**EXERCISE BRIEF**
Transcribe only the lines from the one containing "Kde nás najdete" through the final line of the entries below, exactly, and exclude the pictures.

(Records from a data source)

=== Begin Enclosure ===

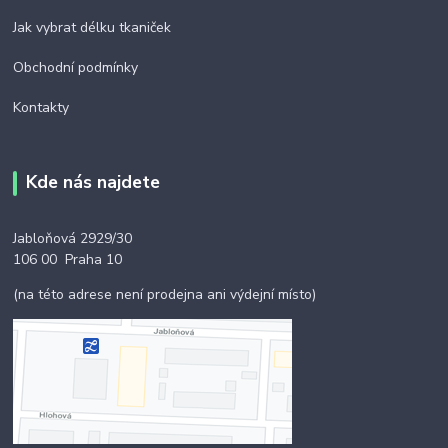
Jak vybrat délku tkaniček
Obchodní podmínky
Kontakty
Kde nás najdete
Jabloňová 2929/30
106 00 Praha 10
(na této adrese není prodejna ani výdejní místo)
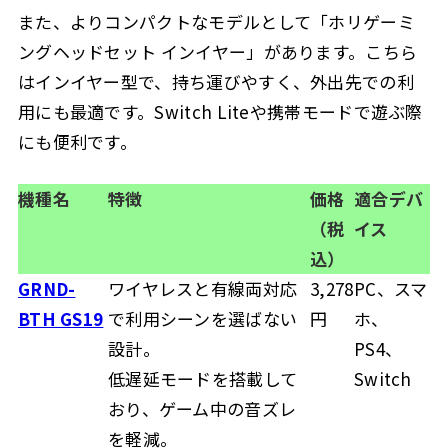
また、よりコンパクトなモデルとして「ホリゲーミ
ングヘッドセット インイヤー」があります。こちら
はインイヤー型で、持ち運びやすく、外出先での利
用にも最適です。Switch Liteや携帯モードで遊ぶ際
にも便利です。
機種名
特徴
価格
適合デバ
（税
イス
込）
GRND-
ワイヤレスと有線両対応
3,278
PC、スマ
BTH GS19
で利用シーンを選ばない
円
ホ、
設計。
PS4、
低遅延モードを搭載して
Switch
おり、ゲーム中の音ズレ
を軽減。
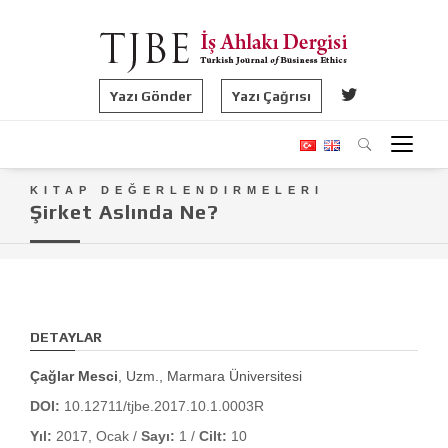
Yazı Gönder
Yazı Çağrısı
KITAP DEĞERLENDIRMELERI
Şirket Aslında Ne?
DETAYLAR
Çağlar Mesci
, Uzm., Marmara Üniversitesi
DOI:
10.12711/tjbe.2017.10.1.0003R
Yıl:
2017, Ocak /
Sayı:
1 /
Cilt:
10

=== End Enclosure ===

**SOLUTION**
Kde nás najdete
Jabloňová 2929/30
106 00 Praha 10
(na této adrese není prodejna ani výdejní místo)
また、よりコンパクトなモデルとして「ホリゲーミ
ングヘッドセット インイヤー」があります。こちら
はインイヤー型で、持ち運びやすく、外出先での利
用にも最適です。Switch Liteや携帯モードで遊ぶ際
にも便利です。
機種名
特徴
価格
適合デバ
（税
イス
込）
GRND-
ワイヤレスと有線両対応
3,278
PC、スマ
BTH GS19
で利用シーンを選ばない
円
ホ、
設計。
PS4、
低遅延モードを搭載して
Switch
おり、ゲーム中の音ズレ
を軽減。
Yazı Gönder
Yazı Çağrısı
KITAP DEĞERLENDIRMELERI
Şirket Aslında Ne?
DETAYLAR
Çağlar Mesci
, Uzm., Marmara Üniversitesi
DOI:
10.12711/tjbe.2017.10.1.0003R
Yıl:
2017, Ocak /
Sayı:
1 /
Cilt:
10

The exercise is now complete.